▶
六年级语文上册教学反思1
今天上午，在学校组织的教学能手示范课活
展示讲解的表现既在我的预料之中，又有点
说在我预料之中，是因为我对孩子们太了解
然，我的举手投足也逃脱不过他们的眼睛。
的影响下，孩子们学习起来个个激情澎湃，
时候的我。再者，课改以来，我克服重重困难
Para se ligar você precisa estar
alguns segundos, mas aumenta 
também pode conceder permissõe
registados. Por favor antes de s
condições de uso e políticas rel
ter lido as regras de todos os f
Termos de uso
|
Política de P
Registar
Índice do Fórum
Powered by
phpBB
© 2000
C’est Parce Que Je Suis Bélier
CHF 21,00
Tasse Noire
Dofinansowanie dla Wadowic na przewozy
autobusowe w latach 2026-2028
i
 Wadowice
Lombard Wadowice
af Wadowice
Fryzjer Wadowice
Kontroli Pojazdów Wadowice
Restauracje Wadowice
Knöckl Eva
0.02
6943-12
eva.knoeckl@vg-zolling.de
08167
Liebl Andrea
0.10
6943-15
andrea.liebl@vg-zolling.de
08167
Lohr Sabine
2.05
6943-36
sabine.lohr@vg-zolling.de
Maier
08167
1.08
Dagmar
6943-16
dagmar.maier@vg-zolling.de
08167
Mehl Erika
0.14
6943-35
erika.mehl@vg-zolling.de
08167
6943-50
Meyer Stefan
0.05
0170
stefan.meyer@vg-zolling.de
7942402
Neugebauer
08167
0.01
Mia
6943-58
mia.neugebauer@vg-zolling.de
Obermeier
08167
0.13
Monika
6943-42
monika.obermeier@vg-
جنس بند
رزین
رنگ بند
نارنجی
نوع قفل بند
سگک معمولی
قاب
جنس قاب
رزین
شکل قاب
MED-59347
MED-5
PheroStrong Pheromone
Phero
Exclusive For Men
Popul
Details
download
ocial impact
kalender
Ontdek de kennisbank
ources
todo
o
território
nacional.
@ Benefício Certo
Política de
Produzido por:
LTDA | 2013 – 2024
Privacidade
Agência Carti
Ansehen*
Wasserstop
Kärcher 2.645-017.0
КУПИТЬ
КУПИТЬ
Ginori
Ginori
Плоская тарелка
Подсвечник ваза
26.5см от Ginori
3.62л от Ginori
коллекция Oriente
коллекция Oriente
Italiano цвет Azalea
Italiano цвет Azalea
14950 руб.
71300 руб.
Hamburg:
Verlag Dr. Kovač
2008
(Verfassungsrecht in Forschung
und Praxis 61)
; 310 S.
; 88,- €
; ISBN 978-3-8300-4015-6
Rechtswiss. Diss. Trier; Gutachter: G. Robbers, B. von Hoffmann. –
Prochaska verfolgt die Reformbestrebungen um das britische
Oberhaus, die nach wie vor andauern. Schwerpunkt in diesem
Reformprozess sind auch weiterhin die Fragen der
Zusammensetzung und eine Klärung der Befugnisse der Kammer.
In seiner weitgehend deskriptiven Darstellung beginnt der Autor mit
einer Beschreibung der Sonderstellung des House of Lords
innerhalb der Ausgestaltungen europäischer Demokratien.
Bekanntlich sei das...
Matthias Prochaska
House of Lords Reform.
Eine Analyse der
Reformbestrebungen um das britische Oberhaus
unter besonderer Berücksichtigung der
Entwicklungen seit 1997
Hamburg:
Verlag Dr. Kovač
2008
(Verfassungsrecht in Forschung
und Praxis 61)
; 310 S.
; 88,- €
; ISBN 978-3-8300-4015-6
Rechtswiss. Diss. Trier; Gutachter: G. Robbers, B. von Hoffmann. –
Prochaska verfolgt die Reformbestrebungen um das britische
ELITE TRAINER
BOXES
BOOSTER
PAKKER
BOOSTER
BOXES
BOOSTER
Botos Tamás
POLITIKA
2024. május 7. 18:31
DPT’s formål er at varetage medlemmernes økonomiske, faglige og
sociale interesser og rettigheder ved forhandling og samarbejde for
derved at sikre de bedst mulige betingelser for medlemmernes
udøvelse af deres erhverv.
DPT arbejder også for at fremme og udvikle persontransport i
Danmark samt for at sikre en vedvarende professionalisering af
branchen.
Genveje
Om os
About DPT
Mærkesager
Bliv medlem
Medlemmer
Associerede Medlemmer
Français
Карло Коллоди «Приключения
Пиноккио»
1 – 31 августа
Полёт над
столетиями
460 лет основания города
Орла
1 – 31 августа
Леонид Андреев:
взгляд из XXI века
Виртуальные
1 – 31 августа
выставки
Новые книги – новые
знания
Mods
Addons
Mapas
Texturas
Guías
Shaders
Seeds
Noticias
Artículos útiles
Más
◀
**PROBLEM TO WORK ON**
Once the lines above that include "medlemmernes" are counted, report the number and nothing else.

**WRITTEN REPLY**
2